Personaggi atipici e schivi, sono una delle poche realtà dell’elettronica underground ad essersi costruiti un nome e a vendere dischi, senza poi snaturare il loro groove e nemmeno trovarsi a galoppare nelle sterminate praterie mainstream.
Il duo, inoltre, va particolarmente orgoglioso della strumentazione che utilizza per il proprio lavoro, tra cui il software MOTU, i pc e laptop Mac e la tecnologia Firewire.
Molto è trascorso dagli inizi, di cui ricorderete l’impronunciabile album Mbuki Mvuki, dove le influenze sono molteplici, dal soul sintetico di Detroit alla follia acid che era da poco sbarcata nel Regno Unito Tatcheriano di fine ’80. Sono seguiti molti album, compilation e anche svariati remix con artisti affermati, ad esempio Bjork e Goldfrapp.
Il suono del duo inglese si solidifica, verso il 2000, verso un composto molecolare di IDM, intelligent techno e altri generi difficili da imbrigliare.
L’ultimo episodio della saga è l’album Scintilli, che inizia con Missing, che se non fosse all’interno dell’album, potrebbe risiedere gloriosamente in una compila di canti gregoriani. Di altra natura è Eye Robot, misura efficace per capire quanto i due inglesi siano malati. Riuscire a capire come sia stata modificato il sample di chitarra è cosa difficile anche per professionisti.
Altro giro altro cambio, è la volta di Thank. Strutture ritmiche care all’hip hop, basslines vintage, si presume suoni analogici riprodotti in digitale, da ultimo forse non era voluto, ma con un po’ di fantasia potrebbe funzionare anche in pista.
Ecco invece una cosa che sul dancefloor calza benissimo, è Unbank, traccia orecchiabile e ballabile, quasi strano vederla in un album così. Quasi una sorta di folk in chiave elettronica.
Tender Hooks, invece, dà un’idea del suono ambient techno che la prima metà degli anni ’90 haconsacrato, dove il tempo si cristallizza, si comprime e si dilata. Techno da puro ascolto, tripudio per menti raffinate.

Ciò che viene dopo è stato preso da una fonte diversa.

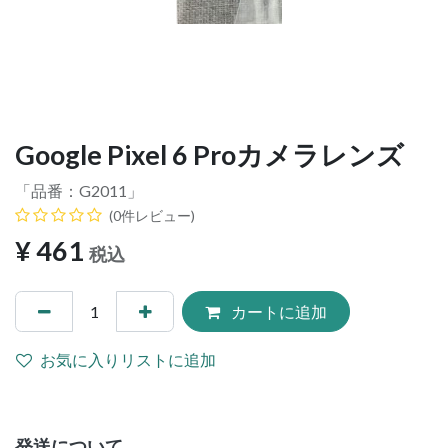
Google Pixel 6 Proカメラレンズ
「品番：
G2011
」
(0件レビュー)
¥
461
税込
カートに追加
お気に入りリストに追加
発送について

Solmn, a differenza di Tender Hooks, è l’altro lato della medaglia ambient, con le sue atmosfere cupe da incubi horror elettronici, ricorda molto Selected Ambient Works di un certo Richard D. James, i lavori degli Orb e la serie Artificial Intelligence della Warp.
E c’è dell’altro, ad esempio 35 Summers, dove da un incipit new age si passa ad atmosfere da sogno lucido, con un piano che sembra un lugubre carillon.
Insomma, con quest’album nessuno resta a bocca asciutta, né fans né critica. Difficile produrre lavori originali senza deludere nessuno, specie nel dilatato universo elettronico contemporaneo, in continua espansione, come del resto confermano le ultime scoperte in campo astronomico.
Per i Plaid l’ennesima conferma di una carriera ad alti livelli e soprattutto, di una irrefrenabile malattia da studio di registrazione giunta ormai ad una fase terminale e irreversibile.